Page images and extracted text
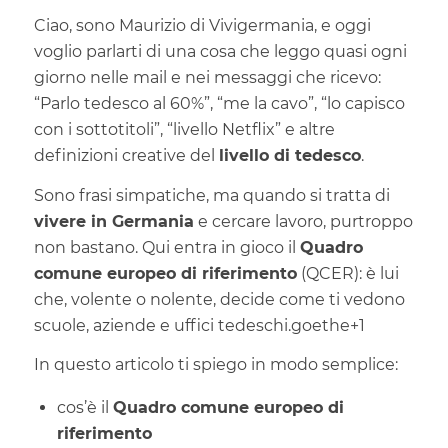
Ciao, sono Maurizio di Vivigermania, e oggi
voglio parlarti di una cosa che leggo quasi ogni
giorno nelle mail e nei messaggi che ricevo:
“Parlo tedesco al 60%”, “me la cavo”, “lo capisco
con i sottotitoli”, “livello Netflix” e altre
definizioni creative del
livello di tedesco
.
Sono frasi simpatiche, ma quando si tratta di
vivere in Germania
e cercare lavoro, purtroppo
non bastano. Qui entra in gioco il
Quadro
comune europeo di riferimento
(QCER): è lui
che, volente o nolente, decide come ti vedono
scuole, aziende e uffici tedeschi.
goethe
+1
In questo articolo ti spiego in modo semplice:
cos’è il
Quadro comune europeo di
riferimento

■ **GOAL OF THE EXERCISE**: An exact copy of every entry above is needed, minus the pictures.

■ **RESPONSE**:
Ciao, sono Maurizio di Vivigermania, e oggi
voglio parlarti di una cosa che leggo quasi ogni
giorno nelle mail e nei messaggi che ricevo:
“Parlo tedesco al 60%”, “me la cavo”, “lo capisco
con i sottotitoli”, “livello Netflix” e altre
definizioni creative del
livello di tedesco
.
Sono frasi simpatiche, ma quando si tratta di
vivere in Germania
e cercare lavoro, purtroppo
non bastano. Qui entra in gioco il
Quadro
comune europeo di riferimento
(QCER): è lui
che, volente o nolente, decide come ti vedono
scuole, aziende e uffici tedeschi.
goethe
+1
In questo articolo ti spiego in modo semplice:
cos’è il
Quadro comune europeo di
riferimento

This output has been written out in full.